You will need to make some preparations for Peru before you leave, and one of the best ways to start getting ready for the cultural, linguistic, climatic, artistic and religious differences of the place is to read about them. This way you will be much better informed when you finally see the animals, cities and sights and understand them so much better.
There are numerous travel guides, language books and interesting stories to read about this South American nation. Lonely Planet, Rough Guides, Footprint, Fodors, Insight Guides, National Geographic Traveler and Frommers are just some of the publishers who produce travel guides to Peru. It’s probably worth picking up their language guides as well, as any Spanish words you know will help you get more comfortably through this Spanish-speaking nation.
If you want a history lesson you might want to pick up some books on the Incan civilization. Look out for The Conquest of the Incas by John Hemming highlighting Pizarro’s conquest of Peru and the search for El Dorado in the 1530’s. There’s plenty of information here on cities and sites you will probably visit.
The Incas and Their Ancestors: The Archaeology of Peru by Ruth M. Wright et al is a comprehensive guidebook to Machu Picchu with fold-out archaeological maps, photographs and plenty of information so you will be able to navigate the place easily. The Inca Empire and Its Andean Origins by Craig Morris and Adriana Von Hagen is a photographic coffee table book that you can revel in before or after the trip, it is probably too big to take with you. Another historical text is The Peru Reader: History, Culture, Politics by Orin Starn. It gives a good introduction to the country’s political and social development.

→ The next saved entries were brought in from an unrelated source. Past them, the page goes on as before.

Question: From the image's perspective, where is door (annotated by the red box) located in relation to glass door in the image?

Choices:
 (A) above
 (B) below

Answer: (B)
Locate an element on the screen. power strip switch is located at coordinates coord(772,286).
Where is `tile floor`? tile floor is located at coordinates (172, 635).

If you’re planning on visiting wildlife areas or any of the tropical forests where you might glimpse something exotic, then Peru - The Traveller’s Wildlife Guides by David L. Pearson is a good choice. It will help you identify various animal and plant life.
Because eating is just as much a part of the travel experience as anything else, you should acquaint yourself with the eating experiences of Peru before you go also. Eat Smart in Peru: How to Decipher the Menu, Know the Market Foods & Embark on a Tasting Adventure by Joan Peterson has photographs and illustrations that will probably have you salivating before you go. Another cultural guide is Peru - Culture Smart!: a quick guide to customs and etiquette by John Forrest and Julia Porturas. This book provides essential information on beliefs, behavior and attitudes in Peru to give you a bit of insight into what to do and what to expect in certain situations. It might just help you steer clear of some faux pas!

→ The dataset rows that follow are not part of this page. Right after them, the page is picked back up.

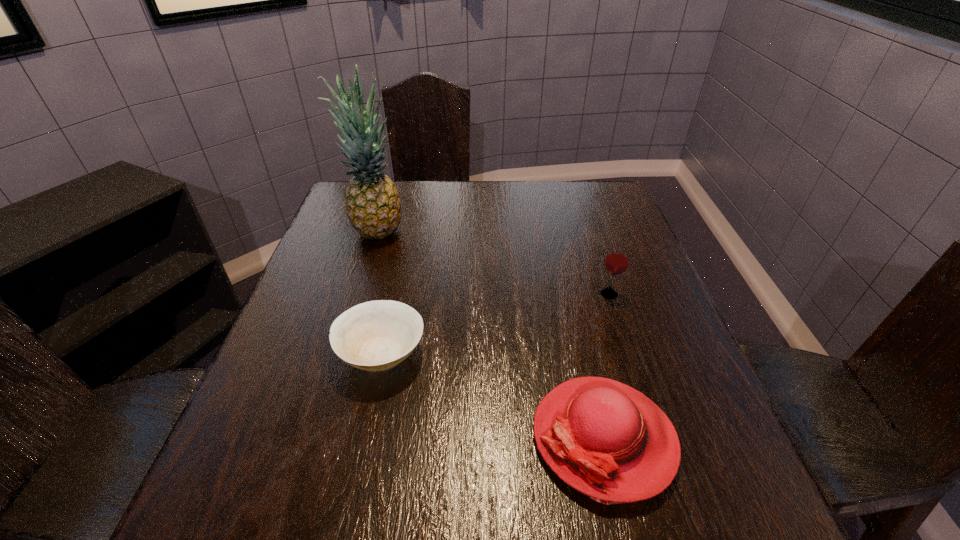 Find the location of a particular element. The image size is (960, 540). unoccupied position between the glass and the tallest object is located at coordinates click(492, 262).

Find the location of a particular element. The image size is (960, 540). free area in between the bowl and the second farthest object is located at coordinates (495, 323).

Locate an element on the screen. This screenshot has width=960, height=540. vacant area that lies between the third tallest object and the shortest object is located at coordinates (492, 395).

Find the location of a particular element. free space between the bowl and the second shortest object is located at coordinates (492, 395).

Locate which object is the closest to the glass. Please provide its 2D coordinates. Your answer should be formatted as a tuple, i.e. [(x, y)], where the tuple contains the x and y coordinates of a point satisfying the conditions above.

[(607, 440)]

Identify which object is located as the nearest to the second tallest object. Please provide its 2D coordinates. Your answer should be formatted as a tuple, i.e. [(x, y)], where the tuple contains the x and y coordinates of a point satisfying the conditions above.

[(607, 440)] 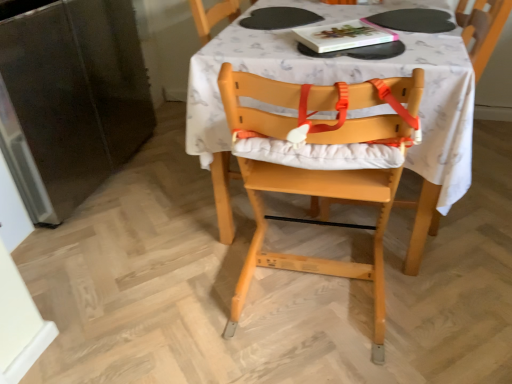 Question: Is point (429, 92) positioned closer to the camera than point (381, 221)?

Choices:
 (A) farther
 (B) closer

Answer: (B)

Question: Is white fabric table at center in front of or behind natural wood highchair at center in the image?

Choices:
 (A) front
 (B) behind

Answer: (B)

Question: Estimate the real-world distances between objects in this image. Which object is closer to the white fabric table at center?

Choices:
 (A) hardcover book at upper center
 (B) natural wood highchair at center

Answer: (B)

Question: Considering the real-world distances, which object is closest to the hardcover book at upper center?

Choices:
 (A) white fabric table at center
 (B) natural wood highchair at center

Answer: (A) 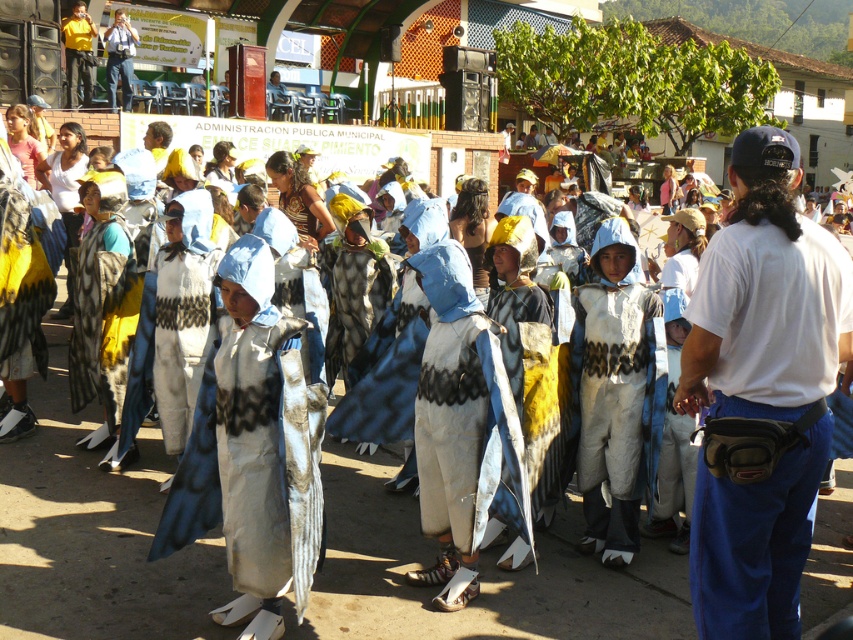 Does white fabric fanny pack at right have a lesser width compared to matte black camera at upper left?

No, white fabric fanny pack at right is not thinner than matte black camera at upper left.

What do you see at coordinates (761, 392) in the screenshot?
I see `white fabric fanny pack at right` at bounding box center [761, 392].

What are the coordinates of `white fabric fanny pack at right` in the screenshot? It's located at (761, 392).

Does point (251, 237) come closer to viewer compared to point (74, 74)?

Yes.

Is white fabric costume at center positioned before yellow shirt at upper left?

Yes, it is.

Where is `white fabric costume at center`? white fabric costume at center is located at coordinates (254, 451).

Is white fabric costume at center to the left of matte black camera at upper left from the viewer's perspective?

No, white fabric costume at center is not to the left of matte black camera at upper left.

Can you confirm if white fabric costume at center is taller than matte black camera at upper left?

No.

Which is behind, point (221, 259) or point (125, 96)?

Positioned behind is point (125, 96).

Where is `white fabric costume at center`? white fabric costume at center is located at coordinates (254, 451).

Those seeking something a little more adventurous might like to get their hands on two of the books written about the crash of Uruguayan Air Force Flight 571 in the Andes mountains in 1972. Many probably recall the film made starring Ethan Hawke that re-enacted the disaster so vividly. The plane initially carried 45 rugby team players and associates but only 18 eventually made it out from the mountains after the horror crash, harsh environment, cold, starvation and avalanches claimed the lives of the others.
Miracle in the Andes: 72 Days on the Mountain and My Long Trek Home by Nando Parrado was written by one of the survivors 34 years after they were rescued. Parrado was one of the two people who finally walked out of the mountains to get help. The other book about the event is Alive: The Story of the Andes Survivors by Piers Paul Read and published two years after their rescue. Read interviewed the survivors and their families about the crash.
Another tragic tale about survival in the Andes is Touching the Void by Joe Simpson. The book relates Simpson and Simon Yates’s near fatal climb of Siula Grande in 1985. Simpson fell on the descent and broke his leg, so Yates helped him off the peak by belaying him on a rope down the mountain. Disaster struck when he was lowered off a cliff and Yates had to cut the rope between them or they would both perish. Simpson survived the subsequent 100ft fall and managed to crawl back down the mountain over several days to rescue.
If you wish to receive a more personal insight into the flavors of Peruvian life you might like to get hold of some of the books and essays by Mario Vargas Llosa. Other well known writers include Alfredo Bryce Echenique, Ciro Alegria, Cesar Vallejo and Jaime Bayly. Another famous Latin American to write about Peru was Ernesto Che Guevara who spent several weeks at the San Pablo leprosarium and also visited Lima. You can read about his travels in The Motorcycle Diaries.